En mars 2021, l'une des familles les plus puissantes du capitalisme européen faisait une entrée remarquée dans le luxe français. Via sa holding Exor, la famille Agnelli investissait 541 millions d'euros dans Christian Louboutin afin d'acquérir 24 % du capital de la maison aux célèbres semelles rouges.
Selon l'AFP, l'opération devait permettre à Exor, déjà propriétaire de participations dans Ferrari, Stellantis, la Juventus de Turin ou encore The Economist Group, de prendre deux sièges sur sept au conseil de surveillance de la marque française.
À l'époque, les deux partenaires mettaient en avant un objectif clair : accélérer le développement international de Christian Louboutin, notamment en Chine, tout en poursuivant la montée en puissance de ses activités dans l'e-commerce. La marque disposait alors d'environ 150 boutiques réparties dans une trentaine de pays.
"Au fil des années, j'ai admiré le talent de Christian qui a su créer l'une des grandes marques de luxe mondiales indépendantes", déclarait alors John Elkann, président et directeur général d'Exor. "Aujourd'hui, nous sommes très heureux de le rejoindre (...) pour travailler ensemble à l'accélération du développement de cette entreprise ambitieuse."
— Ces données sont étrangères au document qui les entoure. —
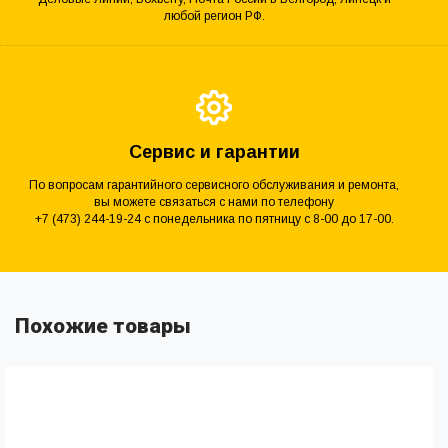
любой регион РФ.
Сервис и гарантии
По вопросам гарантийного сервисного обслуживания и ремонта,
вы можете связаться с нами по телефону
+7 (473) 244-19-24 с понедельника по пятницу с 8-00 до 17-00.
Похожие товары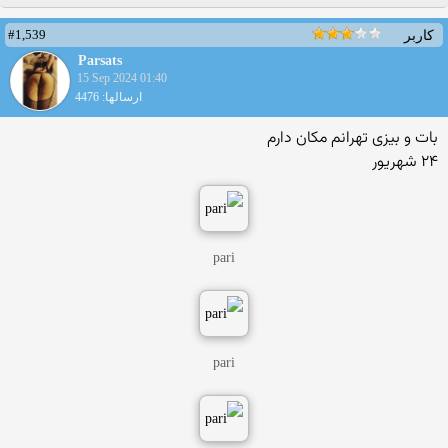
#1,539
کاربر
Parsats
15 Sep 2024 01:40
ارسالها: 4476
بات و بیزی تهرانم مکان دارم
۲۴ شهریور
pari
pari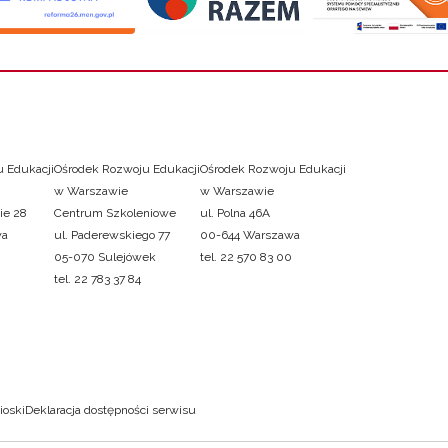
 Edukacji
Ośrodek Rozwoju Edukacji
Ośrodek Rozwoju Edukacji
w Warszawie
w Warszawie
ie 28
Centrum Szkoleniowe
ul. Polna 46A
wa
ul. Paderewskiego 77
00-644 Warszawa
05-070 Sulejówek
tel. 22 570 83 00
tel. 22 783 37 84
ioski
Deklaracja dostępności serwisu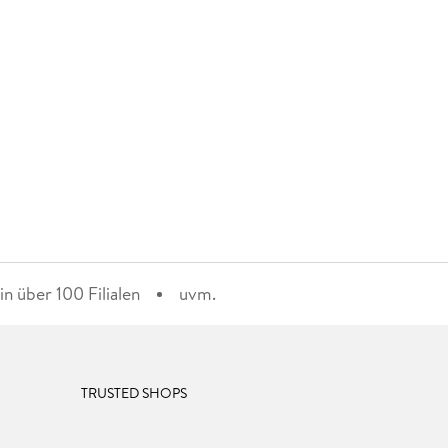
n über 100 Filialen
uvm.
TRUSTED SHOPS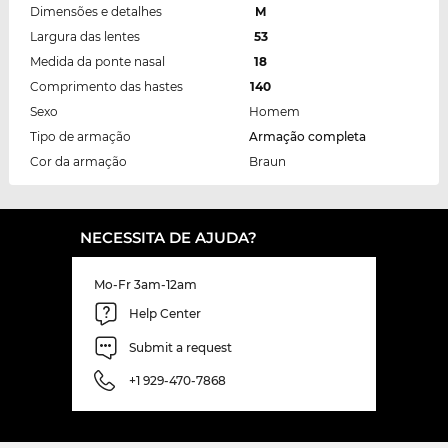
Dimensões e detalhes
M
Largura das lentes
53
Medida da ponte nasal
18
Comprimento das hastes
140
Sexo
Homem
Tipo de armação
Armação completa
Cor da armação
Braun
NECESSITA DE AJUDA?
Mo-Fr 3am-12am
Help Center
Submit a request
+1 929-470-7868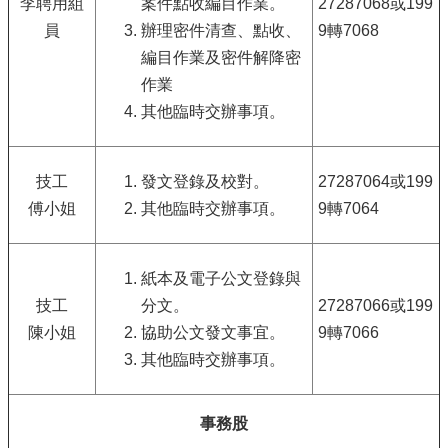
李聘用組
案件點收編目作業。
27287068或199
員
辦理密件清查、點收、
9轉7068
編目作業及密件解降密
作業
其他臨時交辦事項。
技工
發文登錄及校對。
27287064或199
傅小姐
其他臨時交辦事項。
9轉7064
紙本及電子公文登錄與
技工
分文。
27287066或199
陳小姐
協助公文發文事宜。
9轉7066
其他臨時交辦事項。
事務股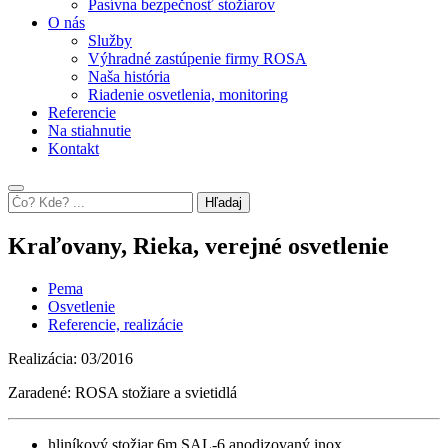
Pasívna bezpečnosť stožiarov
O nás
Služby
Výhradné zastúpenie firmy ROSA
Naša história
Riadenie osvetlenia, monitoring
Referencie
Na stiahnutie
Kontakt
Hľadaj
Kraľovany, Rieka, verejné osvetlenie
Pema
Osvetlenie
Referencie, realizácie
Realizácia: 03/2016
Zaradené: ROSA stožiare a svietidlá
hliníkový stožiar 6m SAL-6 anodizovaný inox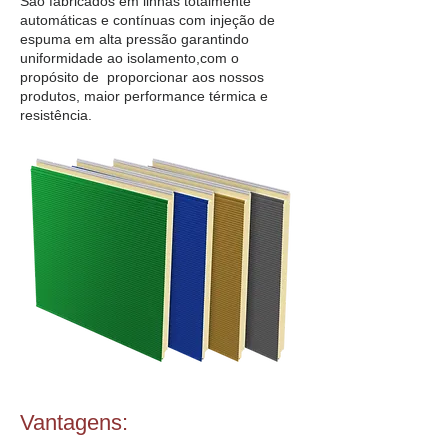
São fabricados em linhas totalmente
automáticas e contínuas com injeção de
espuma em alta pressão garantindo
uniformidade ao isolamento,com o
propósito de proporcionar aos nossos
produtos, maior performance térmica e
resistência.
Vantagens: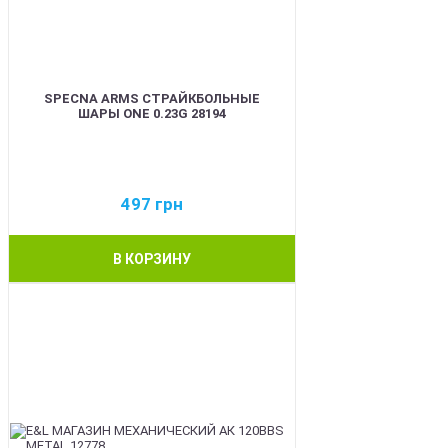
SPECNA ARMS СТРАЙКБОЛЬНЫЕ
ШАРЫ ONE 0.23G 28194
497
грн
В КОРЗИНУ
BEST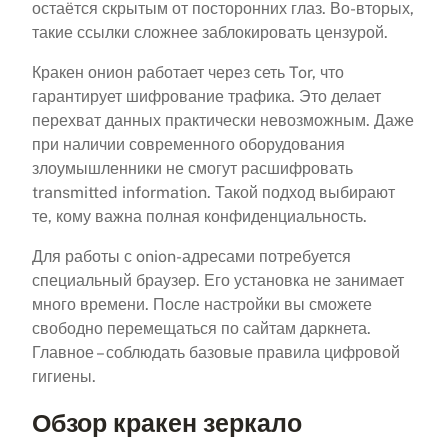
остаётся скрытым от посторонних глаз. Во-вторых,
такие ссылки сложнее заблокировать цензурой.
Кракен онион работает через сеть Tor, что
гарантирует шифрование трафика. Это делает
перехват данных практически невозможным. Даже
при наличии современного оборудования
злоумышленники не смогут расшифровать
transmitted information. Такой подход выбирают
те, кому важна полная конфиденциальность.
Для работы с onion-адресами потребуется
специальный браузер. Его установка не занимает
много времени. После настройки вы сможете
свободно перемещаться по сайтам даркнета.
Главное – соблюдать базовые правила цифровой
гигиены.
Обзор кракен зеркало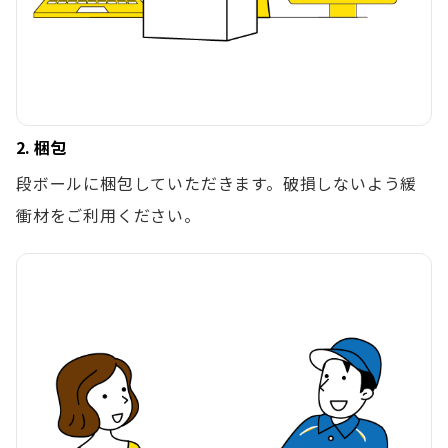
2. 梱包
段ボールに梱包していただきます。破損しないよう緩
衝材をご利用ください。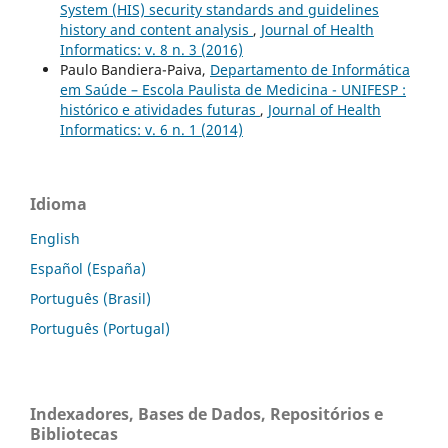
System (HIS) security standards and guidelines
history and content analysis
,
Journal of Health
Informatics: v. 8 n. 3 (2016)
Paulo Bandiera-Paiva,
Departamento de Informática
em Saúde – Escola Paulista de Medicina - UNIFESP :
histórico e atividades futuras
,
Journal of Health
Informatics: v. 6 n. 1 (2014)
Idioma
English
Español (España)
Português (Brasil)
Português (Portugal)
Indexadores, Bases de Dados, Repositórios e
Bibliotecas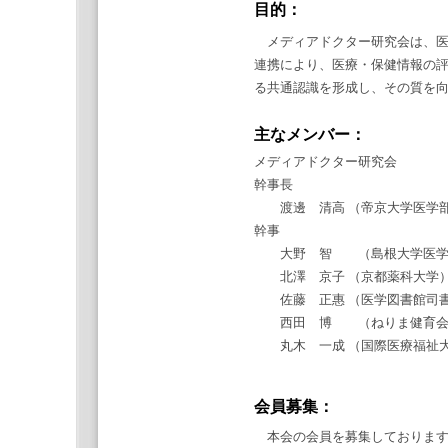
目的：
メディアドクター研究会は、医
連携により、医療・保健情報の
る共通認識を形成し、その質を
主なメンバー：
メディアドクター研究会
幹事長
渡邊 清高 （帝京大学医学部
幹事
大野 智 （島根大学医学部 
北澤 京子 （京都薬科大学
佐藤 正惠 （医学図書館司書
西田 博 （ねりま健育会病
丸木 一成 （国際医療福祉大
会員募集：
本会の会員を募集しております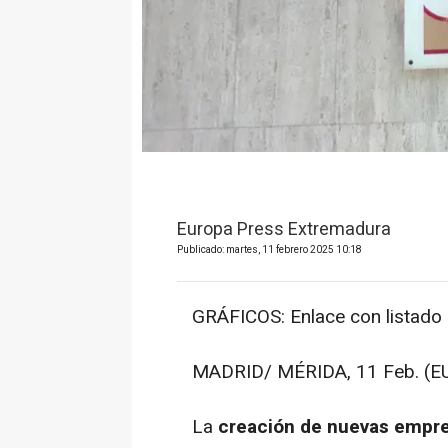
Europa Press Extremadura
Publicado: martes, 11 febrero 2025 10:18
GRÁFICOS: Enlace con listado de 
MADRID/ MÉRIDA, 11 Feb. (E
La
creación de nuevas empr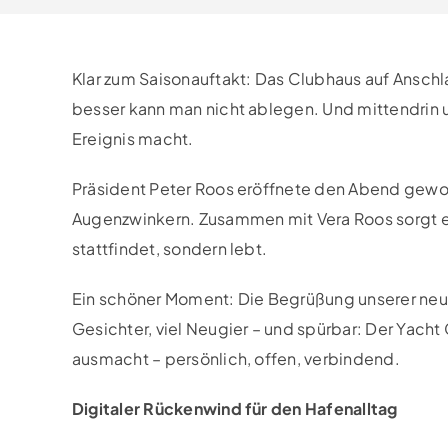
Klar zum Saisonauftakt: Das Clubhaus auf Ansch
besser kann man nicht ablegen. Und mittendrin 
Ereignis macht.
Präsident Peter Roos eröffnete den Abend gewohnt
Augenzwinkern. Zusammen mit Vera Roos sorgt er 
stattfindet, sondern lebt.
Ein schöner Moment: Die Begrüßung unserer neu
Gesichter, viel Neugier – und spürbar: Der Yach
ausmacht – persönlich, offen, verbindend.
Digitaler Rückenwind für den Hafenalltag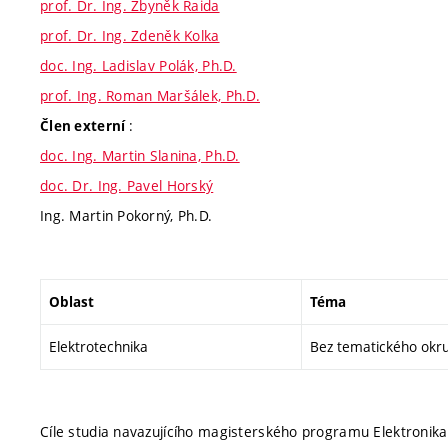
prof. Dr. Ing. Zbyněk Raida
prof. Dr. Ing. Zdeněk Kolka
doc. Ing. Ladislav Polák, Ph.D.
prof. Ing. Roman Maršálek, Ph.D.
:
Člen externí
doc. Ing. Martin Slanina, Ph.D.
doc. Dr. Ing. Pavel Horský
Ing. Martin Pokorný, Ph.D.
Oblast
Téma
Elektrotechnika
Bez tematického okr
Cíle studia navazujícího magisterského programu Elektronika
Christian Louboutin saluait de son côté la "forte culture entrepreneuriale" d'Exor, une "compagnie très axée sur le long terme" avec laquelle la maison partageait selon lui les mêmes valeurs.
"Il était important pour moi, et pour les membres de notre société, que pour écrire une nouvelle page de l'histoire de la Maison, le partenaire auquel nous nous associerions ait le respect de ces valeurs, soit ouvert d’esprit et ait un dynamisme jeune et ambitieux", ajoutait-il.
Fondée à Paris en 1991, la maison Christian Louboutin s'est imposée comme l'un des symboles du luxe français indépendant. Ses emblématiques semelles rouges ont au fil des années séduit certaines des personnalités les plus célèbres de la planète, de Mariah Carey à Taylor Swift, en passant par Kim Kardashian, Heidi Klum ou encore Carla Bruni. Trente ans après sa création, l'arrivée des Agnelli marquait une étape stratégique : celle du rapprochement entre une grande dynastie industrielle italienne et une marque française mondialement connue.
Cinq ans plus tard, l'environnement du luxe a nettement changé. Comme l'a récemment révélé Glitz, la maison Christian Louboutin n'échappe pas au ralentissement qui touche l'ensemble du secteur. Selon les informations du média, les résultats nets du groupe seraient passés sous la barre des 60 millions d'euros sur les douze derniers mois, contre environ 70 millions d'euros un an plus tôt.
Glitz indique également que Christian Louboutin, dont l'appartement de 300m2 a récemment fait parler, qui conserve 76 % du capital tandis qu'Exor détient les 24 % restants, ne se serait versé qu'un dividende de 1,5 million d'euros cette année, contre 37 millions d'euros l'année précédente.
Pour autant, la marque poursuit son développement international. Toujours selon Glitz, elle travaille au renforcement de son offre masculine et continue d'investir dans certaines zones stratégiques, notamment au Moyen-Orient. Un contexte qui illustre la logique de long terme défendue par Exor lors de son arrivée au capital en 2021.